AI might be the future of software development, but a new report suggests we’re not quite ready to take our hands off the wheel. Veracode has released its 2025 GenAI Code Security Report, and the findings are pretty alarming. Out of 80 carefully designed coding tasks completed by over 100 large language models, nearly 45 percent of the AI-generated code contained security flaws.
That’s not a small number. These are not minor bugs, either. We’re talking about real vulnerabilities, with many falling under the OWASP Top 10, which highlights the most dangerous issues in modern web applications. The report found that when AI was given the option to write secure or insecure code, it picked the wrong path nearly half the time. And perhaps more concerning, things aren’t getting better. Despite improvements in generating functional code, these models show no progress in writing more secure code.
I’m excited about AI in development. It really is the future. But let’s be real, folks, human developers are still needed. You can’t blindly copy and paste from an AI and hope it’s safe. Someone has to be reviewing this stuff. That’s especially true now that developers are relying more on what’s being called “vibe coding,” where you let the AI do its thing without giving it any real security guidelines. In that setup, you’re basically trusting a chatbot to make security decisions, and according to Veracode, it gets it wrong far too often.
The company’s research team used a series of code-completion tasks tied to known vulnerabilities, based on the MITRE CWE list. Then they ran the AI-generated code through Veracode Static Analysis. The results speak for themselves. Java was the riskiest language, with a failure rate of over 70 percent. Python, JavaScript, and C# weren’t much better, each failing between 38 and 45 percent of the time. When it came to specific weaknesses, like cross-site scripting and log injection, the failure rates shot up to 86 and 88 percent.

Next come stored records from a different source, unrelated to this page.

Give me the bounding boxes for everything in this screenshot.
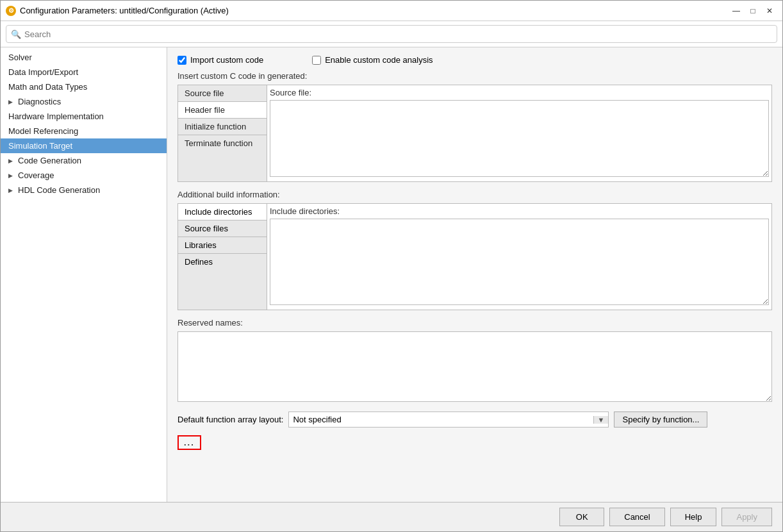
minimize-button[interactable]: —: [729, 3, 744, 19]
import-custom-code-checkbox-label[interactable]: Import custom code: [177, 55, 263, 65]
tab-defines[interactable]: Defines: [178, 254, 267, 270]
default-fn-row: Default function array layout: Not speci…: [177, 411, 772, 428]
sidebar-item-hdl-code-gen[interactable]: HDL Code Generation: [1, 183, 167, 197]
tab-initialize-function[interactable]: Initialize function: [178, 119, 267, 135]
cancel-button[interactable]: Cancel: [609, 508, 664, 526]
maximize-button[interactable]: □: [745, 3, 761, 19]
sidebar-item-code-generation[interactable]: Code Generation: [1, 153, 167, 168]
source-file-textarea[interactable]: [270, 100, 769, 177]
default-fn-label: Default function array layout:: [177, 415, 283, 424]
code-tab-content: Source file:: [267, 85, 772, 182]
main-content: Solver Data Import/Export Math and Data …: [1, 47, 782, 502]
include-dirs-textarea[interactable]: [270, 219, 769, 305]
sidebar-item-simulation-target[interactable]: Simulation Target: [1, 138, 167, 153]
help-button[interactable]: Help: [670, 508, 717, 526]
sidebar-item-solver[interactable]: Solver: [1, 50, 167, 65]
sidebar-item-hardware-impl[interactable]: Hardware Implementation: [1, 109, 167, 124]
search-input[interactable]: [6, 25, 777, 43]
title-bar: ⚙ Configuration Parameters: untitled/Con…: [1, 1, 782, 21]
import-custom-code-checkbox[interactable]: [177, 56, 186, 65]
apply-button[interactable]: Apply: [721, 508, 772, 526]
build-tab-content: Include directories:: [267, 203, 772, 310]
select-arrow-icon: ▼: [593, 416, 609, 424]
build-section: Additional build information: Include di…: [177, 190, 772, 310]
code-tab-list: Source file Header file Initialize funct…: [177, 85, 267, 182]
search-bar: 🔍: [1, 21, 782, 47]
search-icon: 🔍: [11, 29, 21, 39]
source-file-content-label: Source file:: [270, 88, 769, 97]
window-title: Configuration Parameters: untitled/Confi…: [20, 6, 229, 15]
reserved-names-label: Reserved names:: [177, 318, 772, 328]
build-tabs-section: Include directories Source files Librari…: [177, 203, 772, 310]
reserved-names-textarea[interactable]: [177, 331, 772, 402]
insert-label: Insert custom C code in generated:: [177, 71, 772, 81]
default-fn-select[interactable]: Not specified Column-major Row-major: [289, 412, 593, 427]
build-tab-list: Include directories Source files Librari…: [177, 203, 267, 310]
close-button[interactable]: ✕: [762, 3, 777, 19]
build-label: Additional build information:: [177, 190, 772, 199]
ellipsis-button[interactable]: ...: [177, 435, 201, 450]
main-window: ⚙ Configuration Parameters: untitled/Con…: [0, 0, 783, 532]
sidebar: Solver Data Import/Export Math and Data …: [1, 47, 167, 502]
ellipsis-row: ...: [177, 435, 772, 450]
sidebar-item-math-data-types[interactable]: Math and Data Types: [1, 79, 167, 94]
tab-include-dirs[interactable]: Include directories: [178, 204, 267, 220]
panel: Import custom code Enable custom code an…: [167, 47, 782, 502]
app-icon: ⚙: [6, 6, 16, 16]
reserved-section: Reserved names:: [177, 318, 772, 404]
default-fn-select-wrapper: Not specified Column-major Row-major ▼: [288, 411, 609, 428]
tab-source-files[interactable]: Source files: [178, 220, 267, 237]
sidebar-item-diagnostics[interactable]: Diagnostics: [1, 94, 167, 109]
code-tabs-section: Source file Header file Initialize funct…: [177, 85, 772, 182]
sidebar-item-coverage[interactable]: Coverage: [1, 168, 167, 183]
title-bar-left: ⚙ Configuration Parameters: untitled/Con…: [6, 6, 229, 16]
title-bar-controls: — □ ✕: [729, 3, 777, 19]
enable-custom-code-checkbox-label[interactable]: Enable custom code analysis: [312, 55, 433, 65]
sidebar-item-data-import-export[interactable]: Data Import/Export: [1, 65, 167, 79]
top-options-row: Import custom code Enable custom code an…: [177, 55, 772, 65]
tab-source-file[interactable]: Source file: [178, 85, 267, 102]
search-wrapper: 🔍: [6, 25, 777, 43]
enable-custom-code-checkbox[interactable]: [312, 56, 321, 65]
bottom-bar: OK Cancel Help Apply: [1, 502, 782, 531]
sidebar-item-model-referencing[interactable]: Model Referencing: [1, 124, 167, 138]
specify-by-function-button[interactable]: Specify by function...: [614, 411, 707, 428]
tab-terminate-function[interactable]: Terminate function: [178, 135, 267, 151]
tab-libraries[interactable]: Libraries: [178, 237, 267, 254]
include-dirs-label: Include directories:: [270, 206, 769, 216]
ok-button[interactable]: OK: [559, 508, 604, 526]
tab-header-file[interactable]: Header file: [178, 102, 267, 119]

It’s not just that vulnerabilities are increasing. The report also points out that AI is making it easier for attackers to find and exploit them. Now, even low-skilled hackers can use AI tools to scan systems, identify flaws, and whip up exploit code. That shifts the entire security landscape, putting defenders on their back foot.
Veracode is urging organizations to get ahead of this. Its advice is pretty straightforward… bake security into every part of the development pipeline. That means using static analysis early, integrating tools like Veracode Fix for real-time remediation, and even building security awareness into AI agent workflows. There’s also a push to use Software Composition Analysis to sniff out risky open-source components and set up a “package firewall” to block known bad packages before they do any damage.
One surprising note in the research is that bigger AI models didn’t necessarily perform better than smaller ones. That suggests this is not a problem of scale, but rather something built into how these models are trained and how they handle security-related logic.
From where I sit, the takeaway is quite simple. Yes, AI can help us code faster. But if we want to code smarter (and safer) humans still need to stay in the loop.